8.5/10The Streets - The Hardest Way to Make an Easy Living

/ Critique - écrit par Kassad, le 04/05/2006
Notre verdict : 8.5/10 - Memento Mori (Ecrivez votre critique)

Temps de lecture estimé de l'article : 3 minute(s) - 1 réaction

Rien qu'en regardant les pochettes des albums successifs des Streets, il est possible de suivre l'ascension sociale de Mike Skinner. De la cage à lapin de banlieue à la cadillac en passant par l'arrêt de bus, Skinner continue de nous parler de sa vie. Elle a bien changée cette vie : entre ses galères et maintenant se tiennent à peu près 3 millions d'albums. La question est : est ce qu'un rappeur qui s'embourgeoise peut continuer à prendre la posture du rebelle avec une certaine crédibilité ?

La réponse, Skinner la rend avec ses armes favorites : un flot inimitable, un stoïcisme constant, un humour féroce et une ironie décapante.
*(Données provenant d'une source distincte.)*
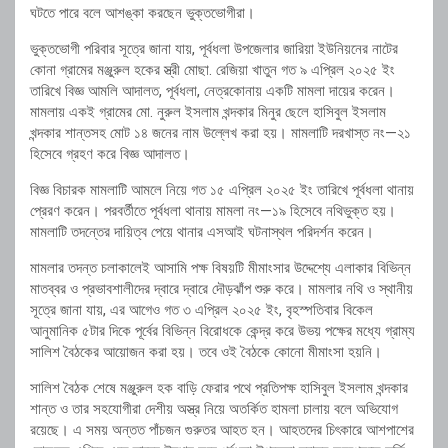
ঘটতে পারে বলে আশঙ্কা করছেন ভুক্তভোগীরা।
ভুক্তভোগী পরিবার সূত্রে জানা যায়, পূর্বধলা উপজেলার জারিয়া ইউনিয়নের নাটের
কোনা গ্রামের মঞ্জুরুল হকের স্ত্রী মোছা. রেজিয়া খাতুন গত ৯ এপ্রিল ২০২৫ ইং
তারিখে বিজ্ঞ আমলি আদালত, পূর্বধলা, নেত্রকোনায় একটি মামলা দায়ের করেন।
মামলায় একই গ্রামের মো. নুরুল ইসলাম খন্দকার মিনুর ছেলে হাসিবুল ইসলাম
খন্দকার শান্তসহ মোট ১৪ জনের নাম উল্লেখ করা হয়। মামলাটি দরখাস্ত নং—২১
হিসেবে গ্রহণ করে বিজ্ঞ আদালত।
বিজ্ঞ বিচারক মামলাটি আমলে নিয়ে গত ১৫ এপ্রিল ২০২৫ ইং তারিখে পূর্বধলা থানায়
প্রেরণ করেন। পরবর্তীতে পূর্বধলা থানায় মামলা নং—১৯ হিসেবে নথিভুক্ত হয়।
মামলাটি তদন্তের দায়িত্ব পেয়ে থানার এসআই ঘটনাস্থল পরিদর্শন করেন।
মামলার তদন্ত চলাকালেই আসামি পক্ষ বিষয়টি মীমাংসার উদ্দেশ্যে এলাকার বিভিন্ন
মাতব্বর ও প্রভাবশালীদের দ্বারে দ্বারে দৌড়ঝাঁপ শুরু করে। মামলার নথি ও স্থানীয়
সূত্রে জানা যায়, এর আগেও গত ৩ এপ্রিল ২০২৫ ইং, বৃহস্পতিবার বিকেল
আনুমানিক ৫টার দিকে পূর্বের বিভিন্ন বিরোধকে কেন্দ্র করে উভয় পক্ষের মধ্যে গ্রাম্য
সালিশ বৈঠকের আয়োজন করা হয়। তবে ওই বৈঠকে কোনো মীমাংসা হয়নি।
সালিশ বৈঠক শেষে মঞ্জুরুল হক বাড়ি ফেরার পথে প্রতিপক্ষ হাসিবুল ইসলাম খন্দকার
শান্ত ও তার সহযোগীরা দেশীয় অস্ত্র নিয়ে অতর্কিত হামলা চালায় বলে অভিযোগ
রয়েছে। এ সময় অন্তত পাঁচজন গুরুতর আহত হন। আহতদের চিৎকারে আশপাশের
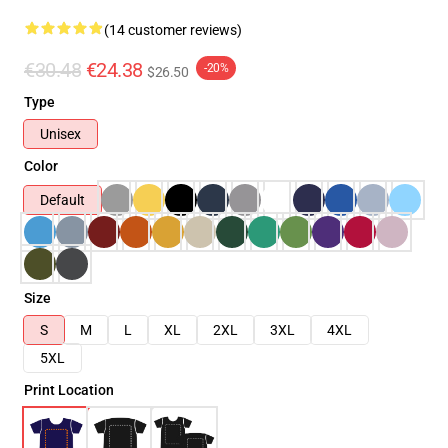
(14 customer reviews)
€30.48
€24.38
-20%
$26.50
Type
Unisex
Color
Default
Size
S
M
L
XL
2XL
3XL
4XL
5XL
Print Location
Memento Mori (textuellement "rappelle toi que nous allons tous mourir") est la piste par excellence qui combine tous ces éléments : cette critique de l'hyper-consommation est hilarante et en même temps d'une finesse incroyable en proposant plusieurs niveaux de lecture. D'ailleurs si cet humour noir n'était pas constemment présent cet album ne serait qu'une daube de plus où l'artiste pleurniche sur la difficulté de la vie de star. When you wasn't famous par exemeple commence par Skinner se lamentant sur les téléphones portables qui l'empèchent de se faire une ligne tranquille, tout est dit en quelques vers...
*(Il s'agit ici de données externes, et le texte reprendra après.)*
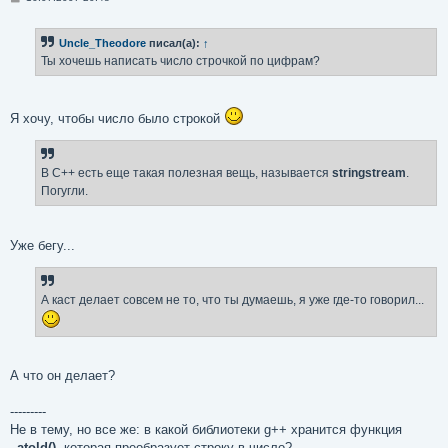
о
о
б
Uncle_Theodore
писал(а):
↑
щ
е
Ты хочешь написать число строчкой по цифрам?
н
и
е
Я хочу, чтобы число было строкой
В C++ есть еще такая полезная вещь, называется
stringstream
.
Погугли.
Уже бегу...
А каст делает совсем не то, что ты думаешь, я уже где-то говорил...
А что он делает?
---------
Не в тему, но все же: в какой библиотеки g++ хранится функция
_atold()
, которая преобразует строку в число?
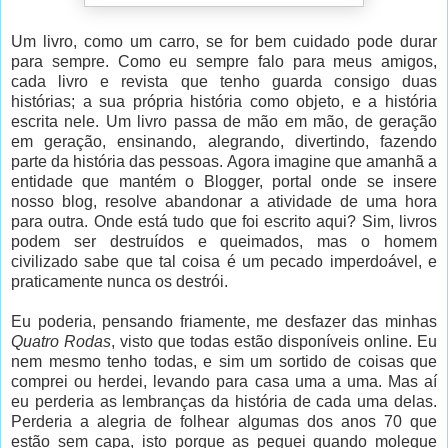
Um livro, como um carro, se for bem cuidado pode durar
para sempre. Como eu sempre falo para meus amigos,
cada livro e revista que tenho guarda consigo duas
histórias; a sua própria história como objeto, e a história
escrita nele. Um livro passa de mão em mão, de geração
em geração, ensinando, alegrando, divertindo, fazendo
parte da história das pessoas. Agora imagine que amanhã a
entidade que mantém o Blogger, portal onde se insere
nosso blog, resolve abandonar a atividade de uma hora
para outra. Onde está tudo que foi escrito aqui? Sim, livros
podem ser destruídos e queimados, mas o homem
civilizado sabe que tal coisa é um pecado imperdoável, e
praticamente nunca os destrói.
Eu poderia, pensando friamente, me desfazer das minhas
Quatro Rodas
, visto que todas estão disponíveis online. Eu
nem mesmo tenho todas, e sim um sortido de coisas que
comprei ou herdei, levando para casa uma a uma. Mas aí
eu perderia as lembranças da história de cada uma delas.
Perderia a alegria de folhear algumas dos anos 70 que
estão sem capa, isto porque as peguei quando moleque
Prangin out, le premier titre de The hardest way to make an easy leaving montre une fois de plus que Skinner est un artiste au sens premier du terme. La chanson n'est peut être pas facile à écouter mais elle rend vraiment ce qu'elle est censée donner : la chute toujours plus grande dans la paranoïa due à ses excès de cocaïne. C'est aussi un rappel de la dernière chanson (une sorte de boucle temporelle comme dans de nombreux films, épanadiplose est le terme technique mais bon...). Hotel expressionism enterre le rock and roll par le rap and roll : ou comment on peut faire de l'"art" dans sa chambre d'hôtel en utilisant les éléments du mobilier. C'est les frêres Galagher qui vont faire la gueule quand ils entendront cette chanson.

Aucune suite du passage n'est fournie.